Discipline was harsh, usually brutal. All guards carried pistols, many also carried rifles with orders to kill any inmate attempting escape. They also carried clubs and whips. Inmates could be publicly flogged even for minor infractions. Solitary confinement was a common punishment. Sentences lasting from six months to five years with multiple sentences served consecutively were standard. First escape attempts added two years in solitary to existing sentences. Second attempts added five.

Derelict now, then it was known as the 'devourer of men.'
Derelict now, then it was known as the ‘devourer of men.’
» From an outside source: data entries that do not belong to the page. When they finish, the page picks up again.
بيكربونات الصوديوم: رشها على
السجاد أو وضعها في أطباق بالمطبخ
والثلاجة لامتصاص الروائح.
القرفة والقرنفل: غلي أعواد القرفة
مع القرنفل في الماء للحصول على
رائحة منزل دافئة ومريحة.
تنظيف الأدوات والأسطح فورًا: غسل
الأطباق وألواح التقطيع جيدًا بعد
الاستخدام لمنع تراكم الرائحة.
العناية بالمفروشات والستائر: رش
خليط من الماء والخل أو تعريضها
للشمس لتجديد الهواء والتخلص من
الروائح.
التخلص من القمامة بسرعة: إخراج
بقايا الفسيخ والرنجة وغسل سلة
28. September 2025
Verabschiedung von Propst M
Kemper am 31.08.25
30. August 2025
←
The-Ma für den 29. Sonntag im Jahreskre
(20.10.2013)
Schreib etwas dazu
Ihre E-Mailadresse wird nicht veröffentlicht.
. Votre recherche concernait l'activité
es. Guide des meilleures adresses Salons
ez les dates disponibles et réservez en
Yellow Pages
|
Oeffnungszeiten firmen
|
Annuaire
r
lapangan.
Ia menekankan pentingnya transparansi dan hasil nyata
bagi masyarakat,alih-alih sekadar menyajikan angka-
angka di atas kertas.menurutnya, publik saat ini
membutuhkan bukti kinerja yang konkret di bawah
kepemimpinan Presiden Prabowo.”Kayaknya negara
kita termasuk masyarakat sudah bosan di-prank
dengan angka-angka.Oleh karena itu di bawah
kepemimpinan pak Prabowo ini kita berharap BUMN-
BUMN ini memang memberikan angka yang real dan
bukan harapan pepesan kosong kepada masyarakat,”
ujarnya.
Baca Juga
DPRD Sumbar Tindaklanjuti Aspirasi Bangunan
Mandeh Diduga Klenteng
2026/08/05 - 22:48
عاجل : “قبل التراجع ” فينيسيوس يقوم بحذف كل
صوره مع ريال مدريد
For more serious offences, especially attacking or murdering a guard or colonist, the guillotine was freely used. It was operated by convict executioners who were the most hated inmates in the penal system. One executioner, Henri Clasiot, was so hated that other inmates tied him to a tree filled with flesh-eating ants, smeared him with honey and left him to a slow death. At St. Laurent, inmates were paraded before the ‘Merry Widow’ as the guillotine was known and forced to kneel. The execution would take place and the executioner would hold up the severed head while declaiming ‘Justice has been done in the name of the people of France.’ It was a nauseatingly brutal spectacle designed to intimidate convicts as much as possible.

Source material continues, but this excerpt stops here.